→ ACTION ITEM
Find and copy each line of the records where the string "Technology" shows up.

======== SOURCE INFORMATION ========

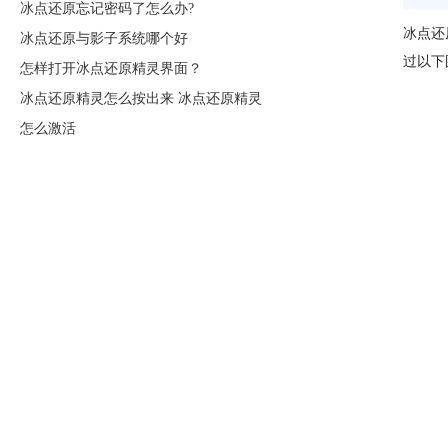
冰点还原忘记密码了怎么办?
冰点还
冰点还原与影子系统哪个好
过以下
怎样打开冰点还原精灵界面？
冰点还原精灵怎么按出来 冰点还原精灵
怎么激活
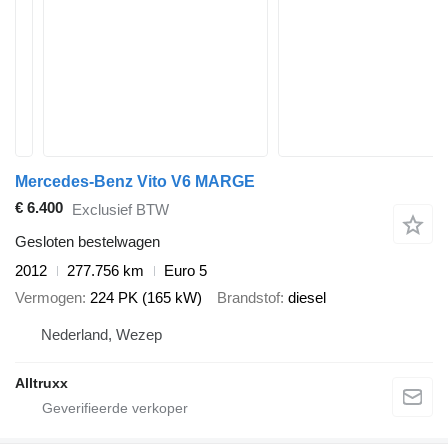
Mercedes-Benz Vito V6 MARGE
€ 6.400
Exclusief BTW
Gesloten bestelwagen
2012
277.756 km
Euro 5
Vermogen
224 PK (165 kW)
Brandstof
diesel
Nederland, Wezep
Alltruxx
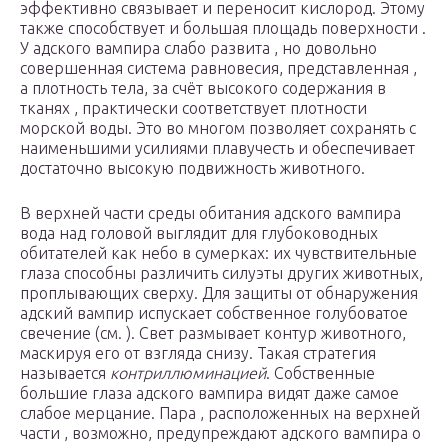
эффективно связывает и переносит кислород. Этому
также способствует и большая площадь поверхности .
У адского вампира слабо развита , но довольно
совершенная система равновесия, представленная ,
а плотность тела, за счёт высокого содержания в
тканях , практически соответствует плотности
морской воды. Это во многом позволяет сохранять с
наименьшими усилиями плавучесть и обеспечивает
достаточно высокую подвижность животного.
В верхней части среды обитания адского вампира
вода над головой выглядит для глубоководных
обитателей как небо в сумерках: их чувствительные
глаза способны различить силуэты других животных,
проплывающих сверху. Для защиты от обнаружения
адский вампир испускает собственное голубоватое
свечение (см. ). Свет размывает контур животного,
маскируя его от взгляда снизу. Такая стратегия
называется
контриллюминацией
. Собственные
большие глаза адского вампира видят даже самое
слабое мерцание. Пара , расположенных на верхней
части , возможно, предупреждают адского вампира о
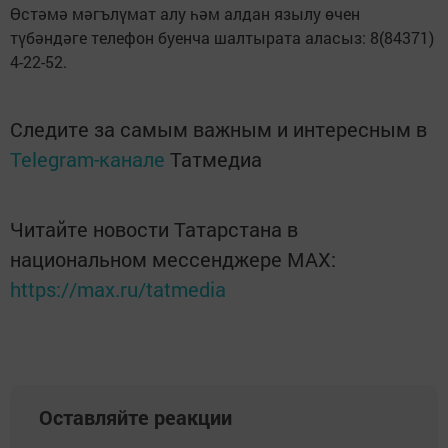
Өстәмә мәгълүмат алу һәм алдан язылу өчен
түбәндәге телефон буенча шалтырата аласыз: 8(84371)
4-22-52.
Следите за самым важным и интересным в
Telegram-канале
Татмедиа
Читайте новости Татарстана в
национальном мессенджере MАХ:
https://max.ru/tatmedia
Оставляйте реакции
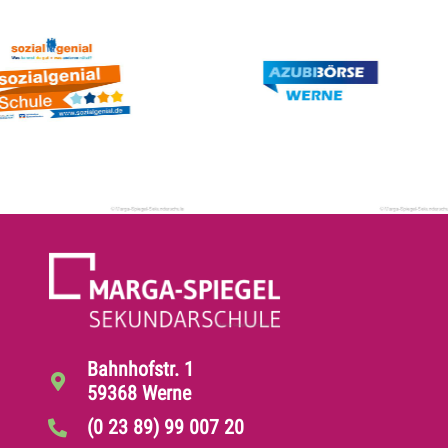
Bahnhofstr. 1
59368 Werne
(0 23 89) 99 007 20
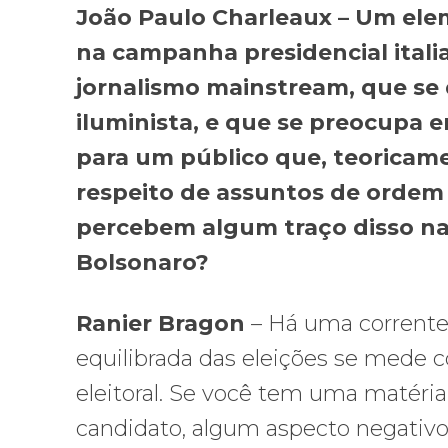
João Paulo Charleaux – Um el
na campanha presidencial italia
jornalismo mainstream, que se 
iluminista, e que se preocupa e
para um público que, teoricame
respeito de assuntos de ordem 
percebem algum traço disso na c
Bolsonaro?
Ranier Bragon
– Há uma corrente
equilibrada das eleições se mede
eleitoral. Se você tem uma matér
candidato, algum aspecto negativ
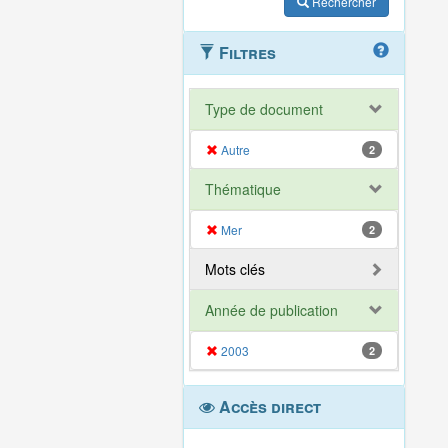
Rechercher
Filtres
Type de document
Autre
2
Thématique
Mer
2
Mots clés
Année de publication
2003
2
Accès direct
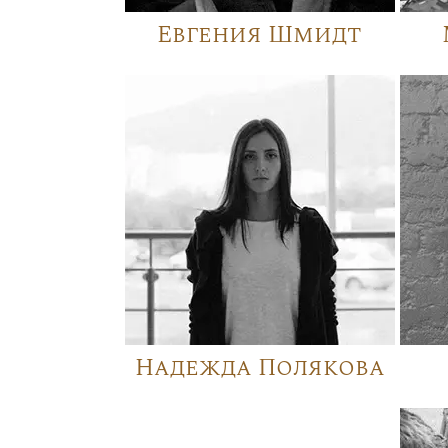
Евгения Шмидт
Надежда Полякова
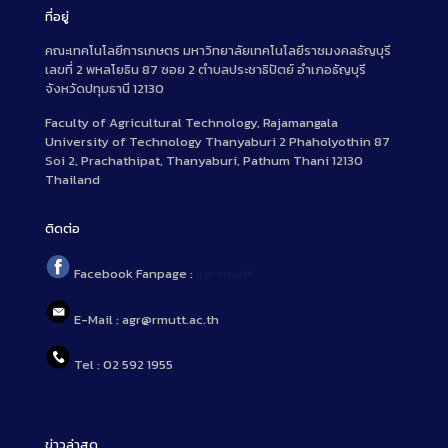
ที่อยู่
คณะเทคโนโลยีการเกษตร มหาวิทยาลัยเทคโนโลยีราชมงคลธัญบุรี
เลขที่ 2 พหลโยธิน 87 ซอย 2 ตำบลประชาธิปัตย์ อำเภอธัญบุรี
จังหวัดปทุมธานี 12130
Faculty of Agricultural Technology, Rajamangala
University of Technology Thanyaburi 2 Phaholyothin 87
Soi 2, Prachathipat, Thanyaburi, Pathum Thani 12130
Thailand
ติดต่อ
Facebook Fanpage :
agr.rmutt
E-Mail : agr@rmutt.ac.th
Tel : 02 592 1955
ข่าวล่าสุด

========

→ TASK OUTPUT
Faculty of Agricultural Technology, Rajamangala
University of Technology Thanyaburi 2 Phaholyothin 87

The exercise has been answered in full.